Citizen Journalism vs. Traditional Journalism: A Case for Collaboration

Academic journal article Caribbean Quarterly

Citizen Journalism vs. Traditional Journalism: A Case for Collaboration

Article excerpt

IN JANUARY 2011, A NEWS RELEASE from Jamaica's Constabulary Communication Network (CCN) indicated that a man who attacked the police had been shot and killed. It was not long after, however, that a citizen of the country began circulating video footage which told a different story. The footage showed the man who was said to have attacked the police seemingly writhing in pain, being beaten with a police baton and finally shot and killed while still down, subdued and unarmed.

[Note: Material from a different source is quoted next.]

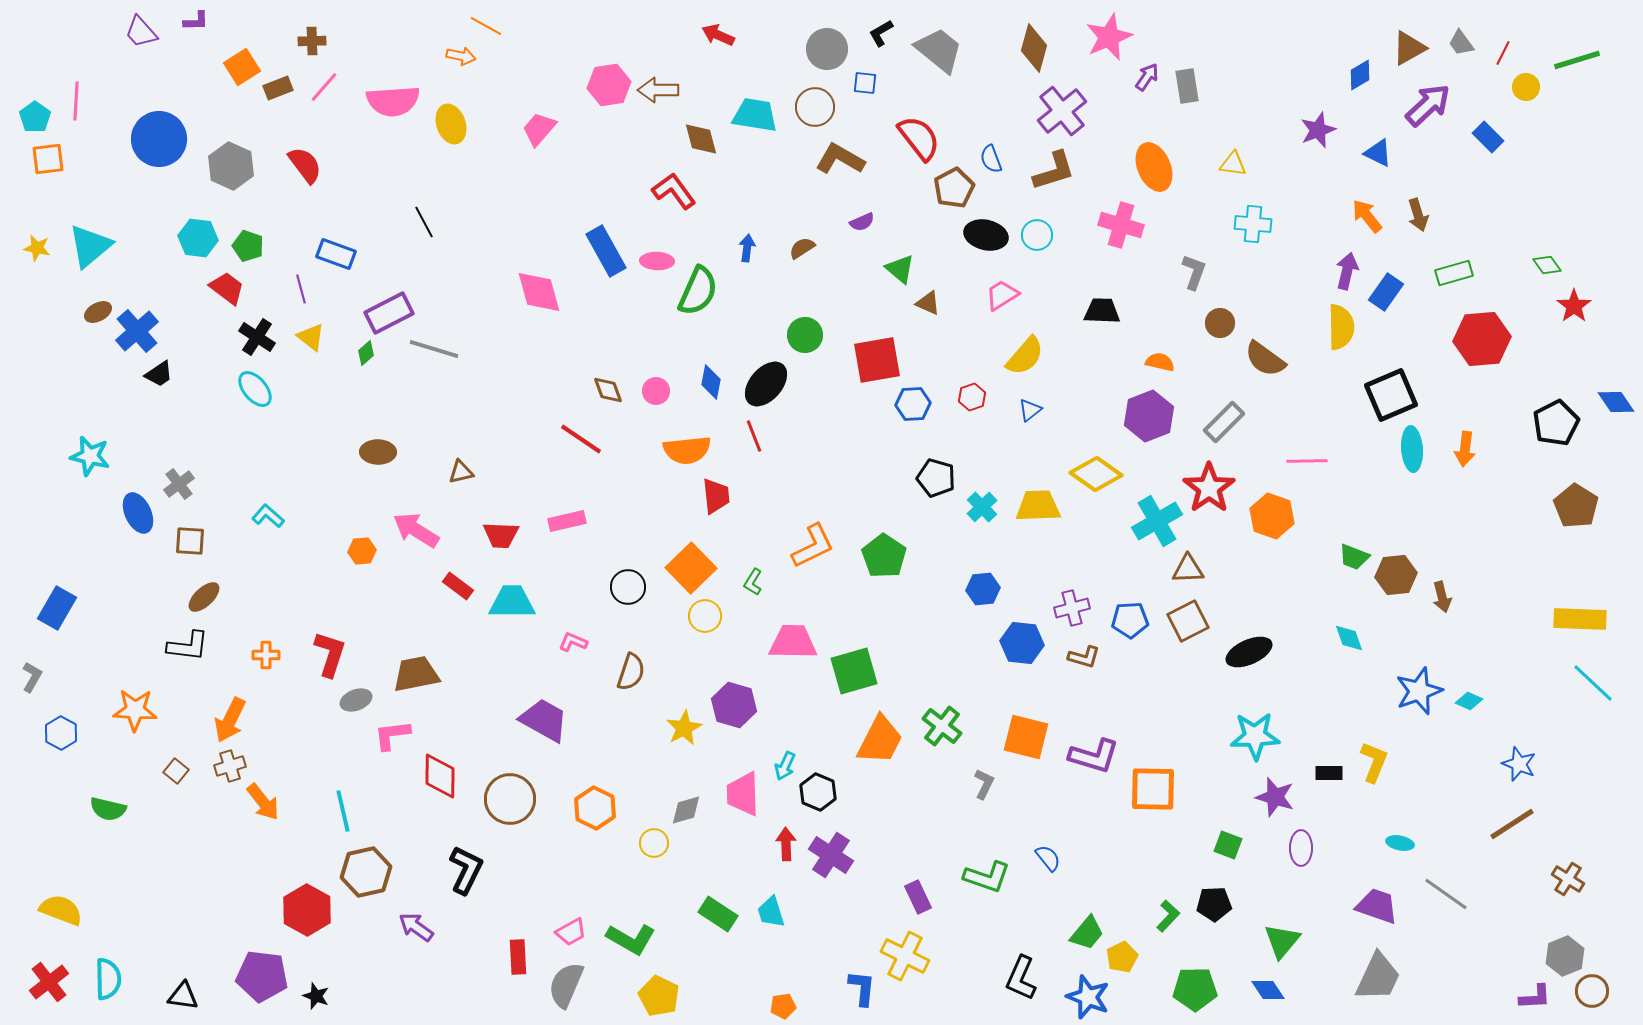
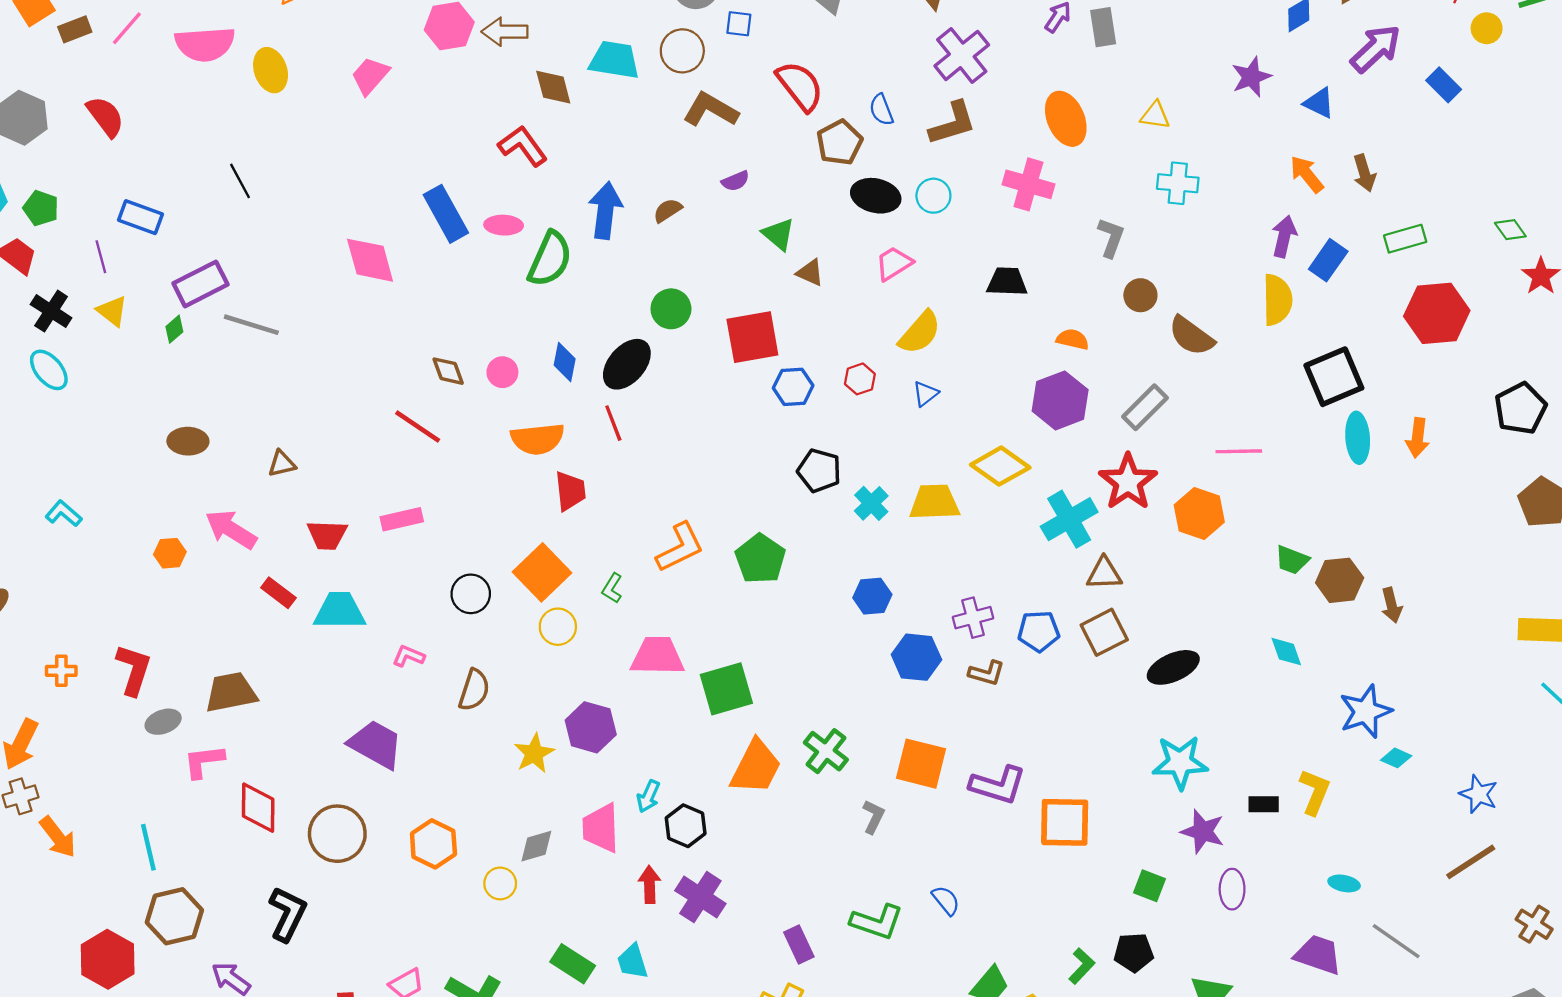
blue arrow: (747, 248) -> (605, 210), size x1.8
cyan diamond: (1469, 701) -> (1396, 758), moved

The identity of that citizen who videotaped those images resulting in the arrest of the two policemen was never revealed, despite appeals from law enforcement officials. The action by that Jamaican citizen brought into sharp focus the fact that information and communication tools, such as mobile telephones and the Internet, are bringing about a level of access to information that is unprecedented. Blogs, forums, uploading of photographs or videos to the Internet, are now being labelled 'citizen journalism' as distinct from raditional, mainstream or professional journalism.

The idea behind citizen journalism is that people without professional or formal training in journalism have an opportunity to use the tools of modern technology and the almost limitless reach of the Internet in order to create content that would otherwise not be revealed, as this kind of journalism goes far beyond the reach of professional journalism.1

Citizen journalism, or participatory journalism as it is alternately labelled, is the act of a citizen or group of citizens involved in the process of collecting, reporting, analysing and disseminating news and other forms of information.2 The objective of this type of exercise is to provide independent, wide-ranging and relevant information that is crucial to democratic societies.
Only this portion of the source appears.